[TASK MATERIAL]:

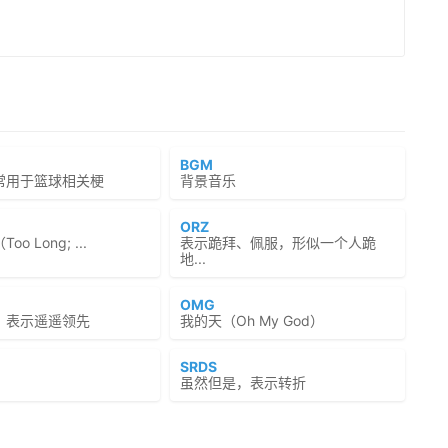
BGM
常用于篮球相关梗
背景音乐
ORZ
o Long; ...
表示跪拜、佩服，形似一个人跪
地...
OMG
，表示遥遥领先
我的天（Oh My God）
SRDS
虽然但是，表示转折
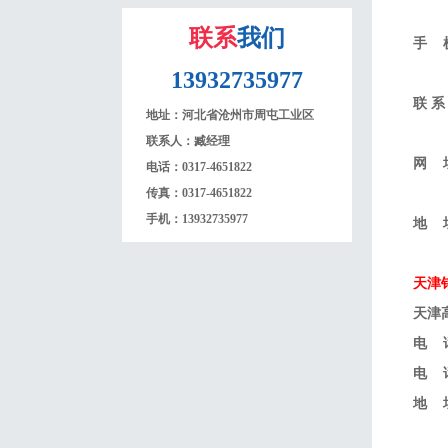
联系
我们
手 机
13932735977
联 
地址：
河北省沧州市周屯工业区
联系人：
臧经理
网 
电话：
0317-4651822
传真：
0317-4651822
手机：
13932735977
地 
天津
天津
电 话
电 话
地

---

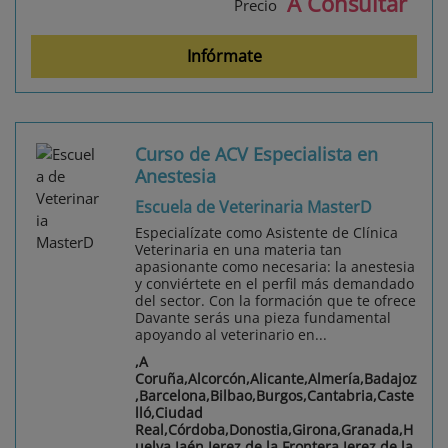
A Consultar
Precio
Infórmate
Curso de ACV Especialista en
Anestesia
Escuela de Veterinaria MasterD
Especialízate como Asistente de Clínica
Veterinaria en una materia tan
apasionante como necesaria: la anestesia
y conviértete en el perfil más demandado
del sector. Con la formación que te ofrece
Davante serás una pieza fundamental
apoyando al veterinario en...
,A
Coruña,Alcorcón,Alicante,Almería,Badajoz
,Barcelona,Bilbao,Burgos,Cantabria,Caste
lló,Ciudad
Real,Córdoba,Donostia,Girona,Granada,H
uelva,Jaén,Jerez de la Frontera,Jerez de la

[WHAT THE TASK REQUIRES]: Filter the records above and return every line that holds the word "Veterinaria".

[OUTPUT OF THE TASK]:
Escuela de Veterinaria MasterD
Veterinaria en una materia tan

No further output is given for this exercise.